[Items from a data source]
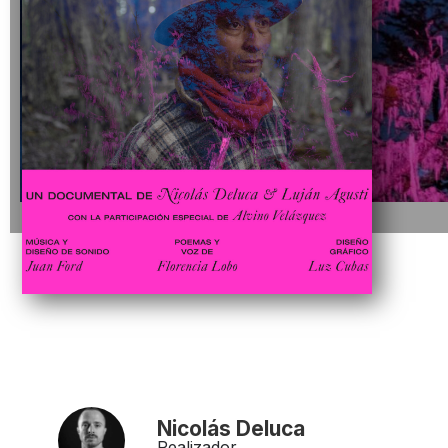
Nicolás Deluca
Realizador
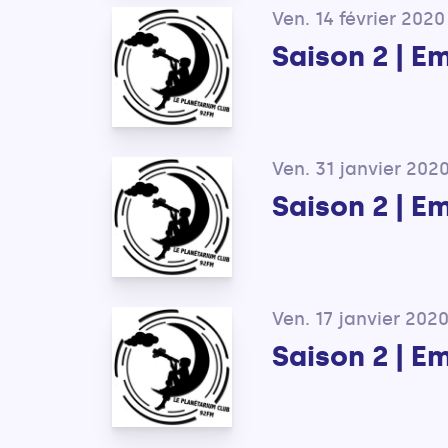
Ven. 14 février 2020
Saison 2 | E
Ven. 31 janvier 202
Saison 2 | E
Ven. 17 janvier 202
Saison 2 | E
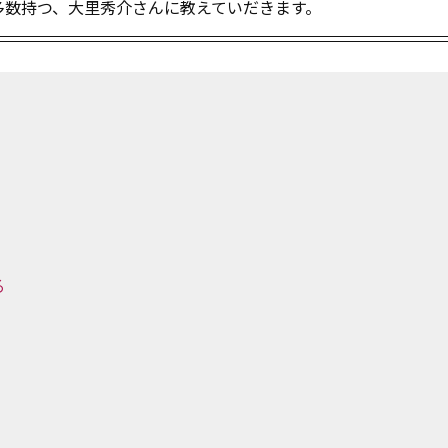
書を多数持つ、大里秀介さんに教えていだきます。
る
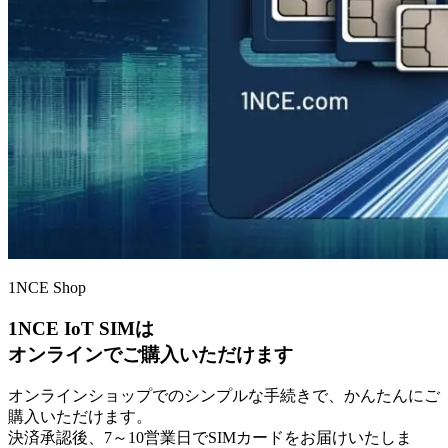
1NCE Shop
1NCE IoT SIMは
オンラインでご購入いただけます
オンラインショップでのシンプルな手続きで、かんたんにご
購入いただけます。
決済承認後、7～10営業日でSIMカードをお届けいたしま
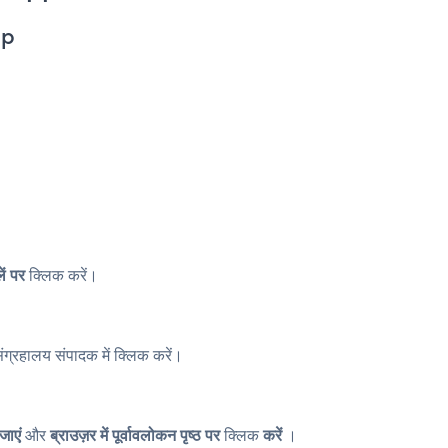
pp
ें पर
क्लिक करें।
्रहालय संपादक में क्लिक करें।
जाएं
और
ब्राउज़र में पूर्वावलोकन पृष्ठ पर
क्लिक
करें
।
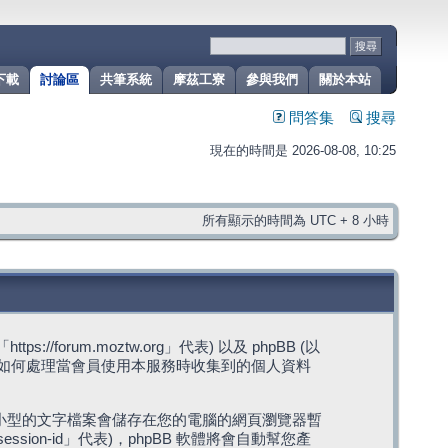
下載
討論區
共筆系統
摩茲工寮
參與我們
關於本站
問答集
搜尋
現在的時間是 2026-08-08, 10:25
所有顯示的時間為 UTC + 8 小時
rum.moztw.org」代表) 以及 phpBB (以
s」代表) 如何處理當會員使用本服務時收集到的個人資料
，這些小型的文字檔案會儲存在您的電腦的網頁瀏覽器暫
ession-id」代表)，phpBB 軟體將會自動幫您產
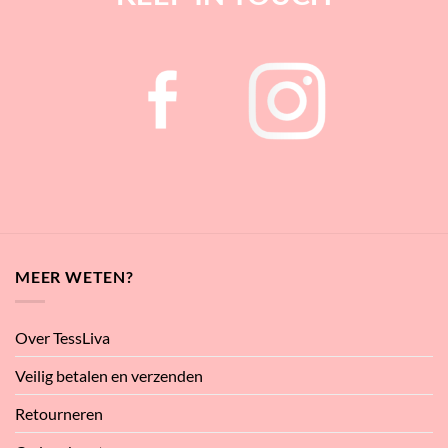
MEER WETEN?
Over TessLiva
Veilig betalen en verzenden
Retourneren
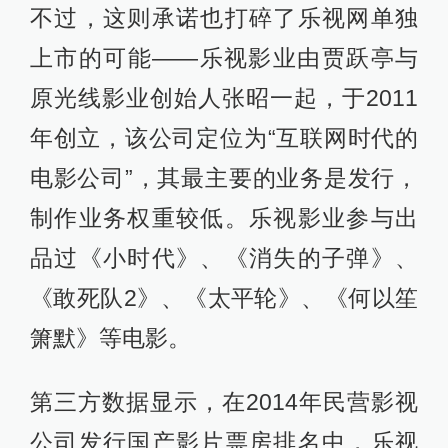
不过，这则承诺也打碎了乐视网单独
上市的可能——乐视影业由贾跃亭与
原光线影业创始人张昭一起，于2011
年创立，该公司定位为“互联网时代的
电影公司”，其最主要的业务是发行，
制作业务权重较低。乐视影业参与出
品过《小时代》、《消失的子弹》、
《敢死队2》、《太平轮》、《何以笙
箫默》等电影。
第三方数据显示，在2014年民营影视
公司发行国产影片票房排名中，乐视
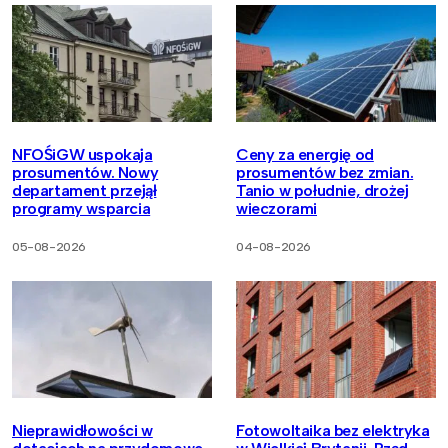
NFOŚiGW uspokaja
Ceny za energię od
prosumentów. Nowy
prosumentów bez zmian.
departament przejął
Tanio w południe, drożej
programy wsparcia
wieczorami
05-08-2026
04-08-2026
Nieprawidłowości w
Fotowoltaika bez elektryka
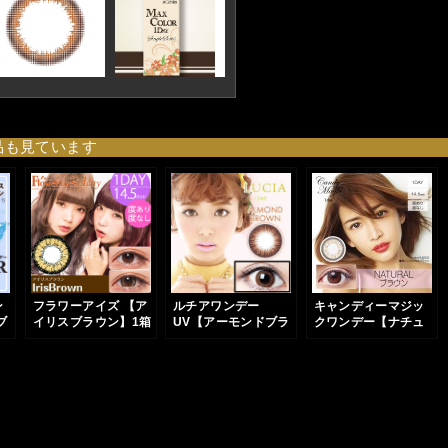
品も見ています
ン
フラワーアイズ 【ア
ルチアワンデー
キャンディーマジッ
ブ
イリスブラウン】1箱
UV【アーモンドブラ
クワンデー【ナチュ
入
10枚入り
ウン】
ラルブラウン】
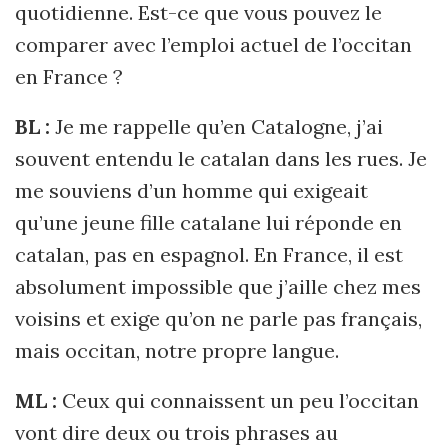
quotidienne. Est-ce que vous pouvez le
comparer avec l’emploi actuel de l’occitan
en France ?
BL :
Je me rappelle qu’en Catalogne, j’ai
souvent entendu le catalan dans les rues. Je
me souviens d’un homme qui exigeait
qu’une jeune fille catalane lui réponde en
catalan, pas en espagnol. En France, il est
absolument impossible que j’aille chez mes
voisins et exige qu’on ne parle pas français,
mais occitan, notre propre langue.
ML :
Ceux qui connaissent un peu l’occitan
vont dire deux ou trois phrases au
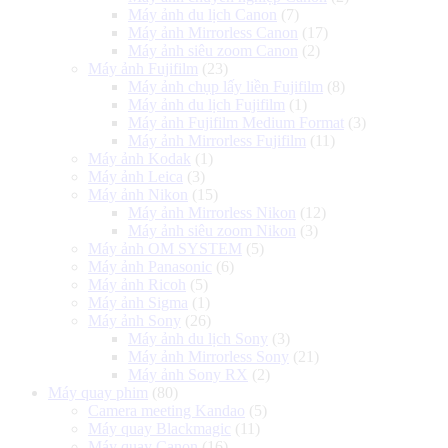
Máy ảnh du lịch Canon
(7)
Máy ảnh Mirrorless Canon
(17)
Máy ảnh siêu zoom Canon
(2)
Máy ảnh Fujifilm
(23)
Máy ảnh chụp lấy liền Fujifilm
(8)
Máy ảnh du lịch Fujifilm
(1)
Máy ảnh Fujifilm Medium Format
(3)
Máy ảnh Mirrorless Fujifilm
(11)
Máy ảnh Kodak
(1)
Máy ảnh Leica
(3)
Máy ảnh Nikon
(15)
Máy ảnh Mirrorless Nikon
(12)
Máy ảnh siêu zoom Nikon
(3)
Máy ảnh OM SYSTEM
(5)
Máy ảnh Panasonic
(6)
Máy ảnh Ricoh
(5)
Máy ảnh Sigma
(1)
Máy ảnh Sony
(26)
Máy ảnh du lịch Sony
(3)
Máy ảnh Mirrorless Sony
(21)
Máy ảnh Sony RX
(2)
Máy quay phim
(80)
Camera meeting Kandao
(5)
Máy quay Blackmagic
(11)
Máy quay Canon
(16)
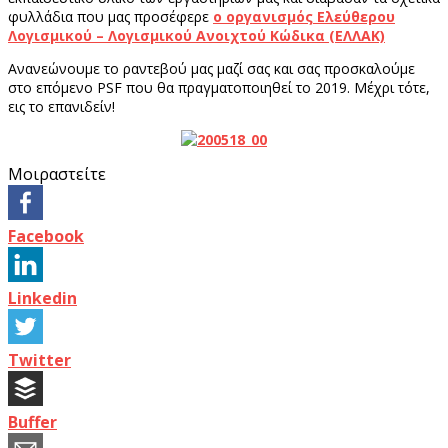
φυλλάδια που μας προσέφερε
ο οργανισμός Ελεύθερου
Λογισμικού – Λογισμικού Ανοιχτού Κώδικα (ΕΛΛΑΚ)
.
Ανανεώνουμε το ραντεβού μας μαζί σας και σας προσκαλούμε
στο επόμενο PSF που θα πραγματοποιηθεί το 2019. Μέχρι τότε,
εις το επανιδείν!
Μοιραστείτε
Facebook
Linkedin
Twitter
Buffer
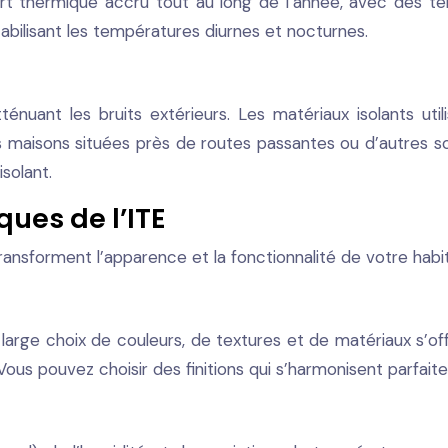
fort thermique accru tout au long de l’année, avec des 
tabilisant les températures diurnes et nocturnes.
nuant les bruits extérieurs. Les matériaux isolants utili
es maisons situées près de routes passantes ou d’autres so
isolant.
ues de l’ITE
ransforment l’apparence et la fonctionnalité de votre habit
arge choix de couleurs, de textures et de matériaux s’off
Vous pouvez choisir des finitions qui s’harmonisent parfai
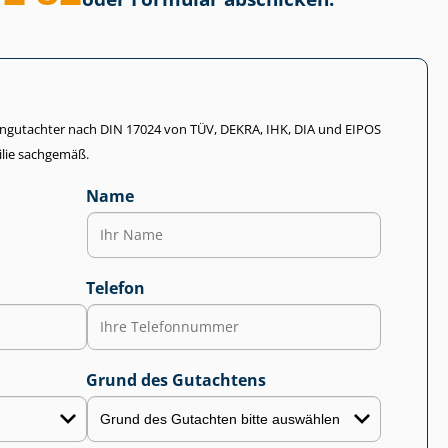
li­en­gut­ach­ter nach DIN 17024 von TÜV, DEKRA, IHK, DIA und EIPOS
lie sachgemäß.
Name
Telefon
Grund des Gutachtens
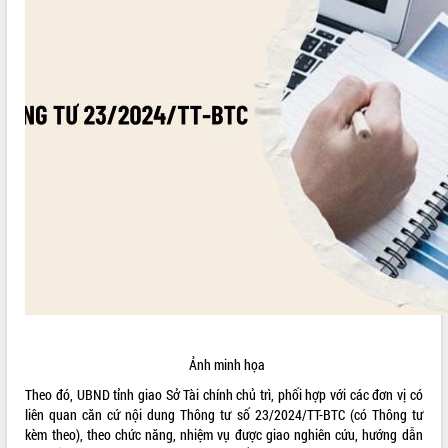
ĐIỂM TIN VĂN BẢN
QUY HOẠCH - KẾ HOẠCH
Ảnh minh họa
Theo đó, UBND tỉnh giao Sở Tài chính chủ trì, phối hợp với các đơn vị có
liên quan căn cứ nội dung Thông tư số 23/2024/TT-BTC (có Thông tư
kèm theo), theo chức năng, nhiệm vụ được giao nghiên cứu, hướng dẫn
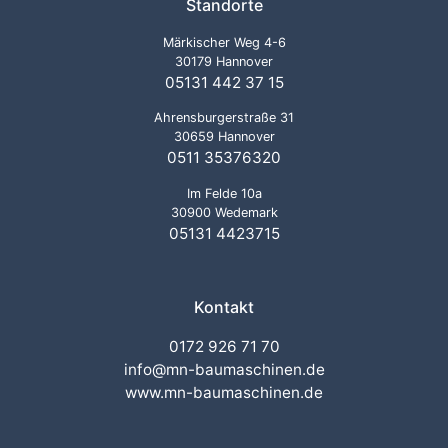
Standorte
Märkischer Weg 4-6
30179 Hannover
05131 442 37 15
Ahrensburgerstraße 31
30659 Hannover
0511 35376320
Im Felde 10a
30900 Wedemark
05131 4423715
Kontakt
0172 926 71 70
info@mn-baumaschinen.de
www.mn-baumaschinen.de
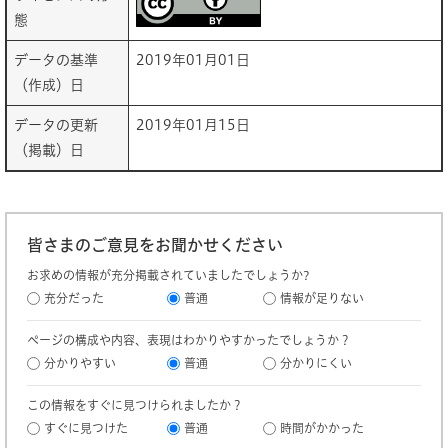
態
データの基準
2019年01月01日
（作成）日
データの更新
2019年01月15日
（掲載）日
皆さまのご意見をお聞かせください
お求めの情報が充分掲載されていましたでしょうか?
充分だった
普通
情報が足りない
ページの構成や内容、表現はわかりやすかったでしょうか？
分かりやすい
普通
分かりにくい
この情報をすぐに見つけられましたか？
すぐに見つけた
普通
時間がかかった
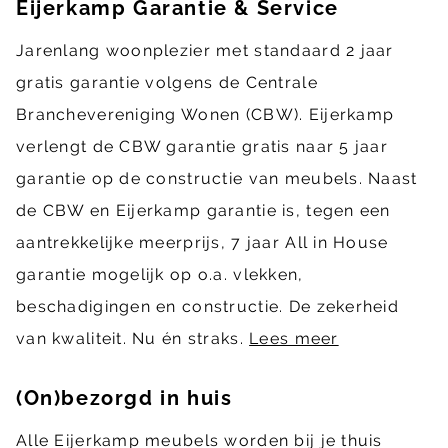
Eijerkamp Garantie & Service
Jarenlang woonplezier met standaard 2 jaar
gratis garantie volgens de Centrale
Branchevereniging Wonen (CBW). Eijerkamp
verlengt de CBW garantie gratis naar 5 jaar
garantie op de constructie van meubels. Naast
de CBW en Eijerkamp garantie is, tegen een
aantrekkelijke meerprijs, 7 jaar All in House
garantie mogelijk op o.a. vlekken,
beschadigingen en constructie. De zekerheid
van kwaliteit. Nu én straks.
Lees meer
(On)bezorgd in huis
Alle Eijerkamp meubels worden bij je thuis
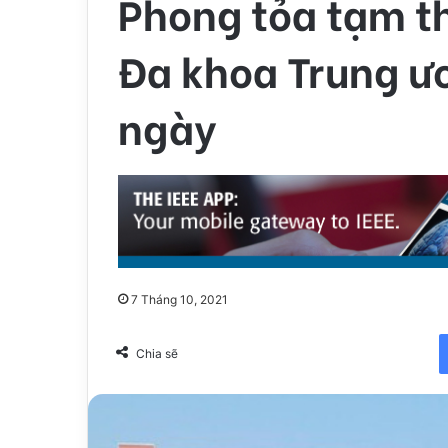
Phong tỏa tạm th
Đa khoa Trung 
ngày
7 Tháng 10, 2021
Chia sẽ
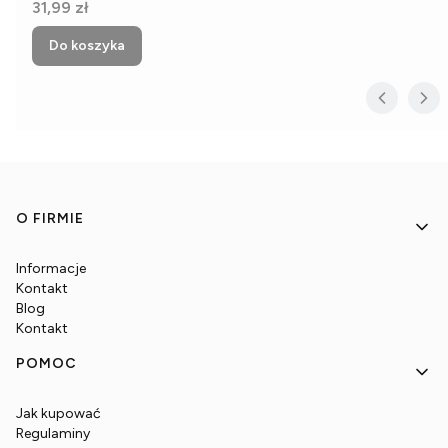
Cena
31,99 zł
Do koszyka
Linki w stopce
O FIRMIE
Informacje
Kontakt
Blog
Kontakt
POMOC
Jak kupować
Regulaminy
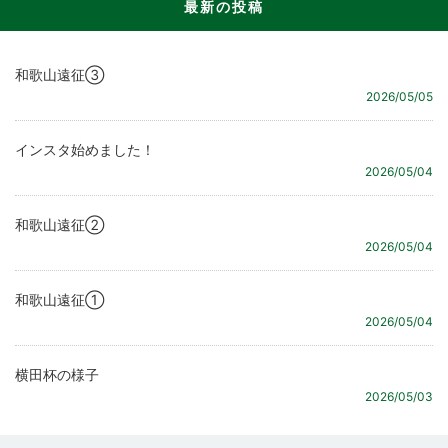
最新の投稿
和歌山遠征③
2026/05/05
インスタ始めました！
2026/05/04
和歌山遠征②
2026/05/04
和歌山遠征①
2026/05/04
横田杯の様子
2026/05/03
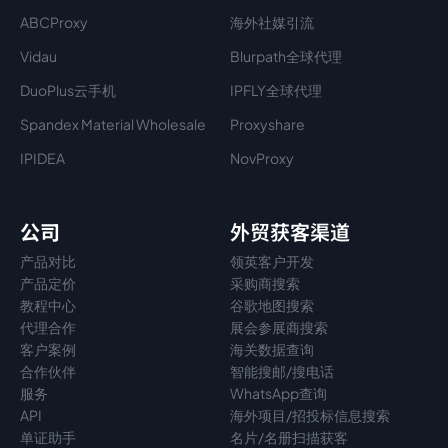
ABCProxy
海外社媒引流
Vidau
Blurpath全球代理
DuoPlus云手机
IPFLY全球代理
Spandex Material Wholesale​
Proxyshare
IPIDEA
NovProxy
公司
外贸获客渠道
产品对比
领英客户开发
产品定价
采购商搜索
教程中心
谷歌地图搜索
代理
合作
展会参展商搜索
客户案例
海关数据查询
合作伙伴
智能搜邮/搜电话
服务
WhatsApp查询
API
海外项目/招投标信息搜索
单证助手
名片/名册扫描获客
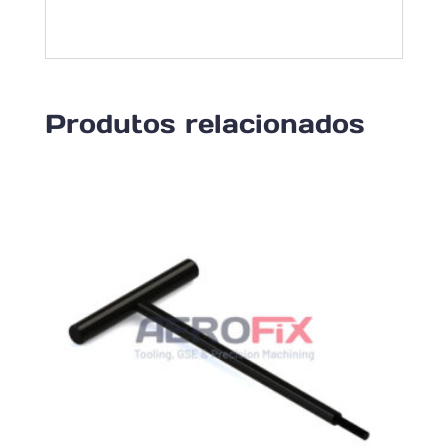
Produtos relacionados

Task to carry out: Copy word for word the span of the records above that begins at the line with "catalan, pas en espagnol. En France, il est" and ends at the line with "Vous pouvez choisir", including those two lines but not the pictures.

Response below:
catalan, pas en espagnol. En France, il est
absolument impossible que j’aille chez mes
voisins et exige qu’on ne parle pas français,
mais occitan, notre propre langue.
ML :
Ceux qui connaissent un peu l’occitan
vont dire deux ou trois phrases au
Máy ảnh du lịch Canon
(7)
Máy ảnh Mirrorless Canon
(17)
Máy ảnh siêu zoom Canon
(2)
Máy ảnh Fujifilm
(23)
Máy ảnh chụp lấy liền Fujifilm
(8)
Máy ảnh du lịch Fujifilm
(1)
Máy ảnh Fujifilm Medium Format
(3)
Máy ảnh Mirrorless Fujifilm
(11)
Máy ảnh Kodak
(1)
Máy ảnh Leica
(3)
Máy ảnh Nikon
(15)
Máy ảnh Mirrorless Nikon
(12)
Máy ảnh siêu zoom Nikon
(3)
Máy ảnh OM SYSTEM
(5)
Máy ảnh Panasonic
(6)
Máy ảnh Ricoh
(5)
Máy ảnh Sigma
(1)
Máy ảnh Sony
(26)
Máy ảnh du lịch Sony
(3)
Máy ảnh Mirrorless Sony
(21)
Máy ảnh Sony RX
(2)
Máy quay phim
(80)
Camera meeting Kandao
(5)
Máy quay Blackmagic
(11)
Máy quay Canon
(16)
φυλλάδια που μας προσέφερε
ο οργανισμός Ελεύθερου
Λογισμικού – Λογισμικού Ανοιχτού Κώδικα (ΕΛΛΑΚ)
.
Ανανεώνουμε το ραντεβού μας μαζί σας και σας προσκαλούμε
στο επόμενο PSF που θα πραγματοποιηθεί το 2019. Μέχρι τότε,
εις το επανιδείν!
Μοιραστείτε
Facebook
Linkedin
Twitter
Buffer
fort thermique accru tout au long de l’année, avec des 
tabilisant les températures diurnes et nocturnes.
nuant les bruits extérieurs. Les matériaux isolants utili
es maisons situées près de routes passantes ou d’autres so
isolant.
ues de l’ITE
ransforment l’apparence et la fonctionnalité de votre habit
arge choix de couleurs, de textures et de matériaux s’off
Vous pouvez choisir des finitions qui s’harmonisent parfai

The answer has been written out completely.